Foreign special forces have been carrying out raids on an Islamic State stronghold in northern Iraq ahead of an offensive planned later this year to retake Mosul, the largest city under the group's control, Iraq's parliamentary speaker said. Several attacks behind Islamic State lines around Hawija, 210 kilometres (130 miles) north of Baghdad, were carried out in recent weeks, Salim al-Jabouri told Reuters on Thursday.
Both the US and Iraqi military have denied that US forces have carried out military operations on the ground in Hawija since October, when US special forces rescued 69 Iraqis in a raid that killed one US commando. But Dubai-based al-Hadath TV and Iraqi media have reported at least half a dozen raids in and around Hawija since late December, led by US special forces.
Washington said last month it was deploying a new force of around 100 special operations troops to Iraq to conduct raids against Islamic State there and in neighbouring Syria, without providing details. US Army Colonel Steve Warren, spokesman for the international coalition bombing Islamic State, rejected the media reports this week, calling them "Iranian disinformation" aimed at distracting from Iraqi military gains against Islamic State elsewhere.
He told Reuters that coalition forces in Iraq have not operated on the ground since the October operation.

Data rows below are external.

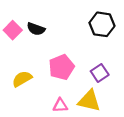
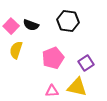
black hexagon: (102, 24) -> (68, 21), moved
yellow semicircle: (22, 79) -> (16, 50), moved, turned -42

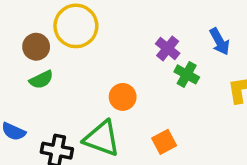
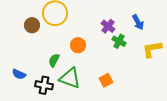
green semicircle: (41, 80) -> (54, 60), moved, turned 144
orange circle: (123, 97) -> (78, 45), moved

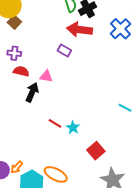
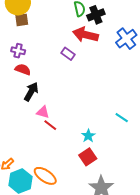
brown square: (14, 22) -> (22, 20), turned 32
pink triangle: (46, 76) -> (43, 112), moved
cyan star: (73, 128) -> (88, 136), moved

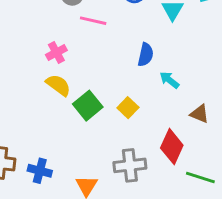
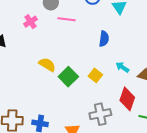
pink cross: (56, 53) -> (31, 22), moved
cyan arrow: (169, 80) -> (122, 67), moved

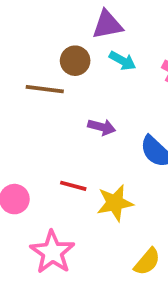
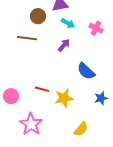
brown circle: (75, 61) -> (38, 16), moved
purple arrow: (102, 127) -> (64, 45), moved, turned -64

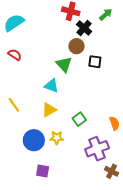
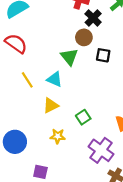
red semicircle: (15, 55) -> (16, 44), size x1.5
yellow line: (14, 105) -> (27, 80), moved
blue circle: (34, 140) -> (15, 142), moved
purple cross: (97, 149) -> (101, 150), turned -35

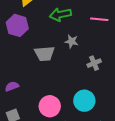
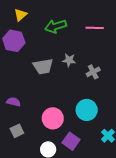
gray star: (71, 41) -> (69, 60), moved
purple semicircle: (12, 86) -> (14, 102), turned 40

Iraq's defence minister last week also denied that the US had a role in such raids. Special operations in Hawija "have been repeated a second and third time ... These operations are bearing fruit," said Jabouri, Iraq's most senior Sunni Arab official. "They eliminate the terrorists and free innocents, and for us it represents a positive development."
Jabouri said the raids were carried out "from time to time" and "supported by Iraqi forces" but did not specify whether the United States played a role or how many had occurred. The raids are "not direct ground attacks; they are operations targeting the dens of Daesh in important and sensitive areas," Jabouri said, using an Arabic acronym for the group, which is also known as ISIS and ISIL.
He said they were not enough to get rid of Islamic State but "are dealing them strong blows". Local sources near Hawija, including a police officer and a municipal official, said last week that several raids had targeted Islamic State buildings including a courthouse and a police station, killing and capturing several militant leaders. Reuters could not independently verify the reports.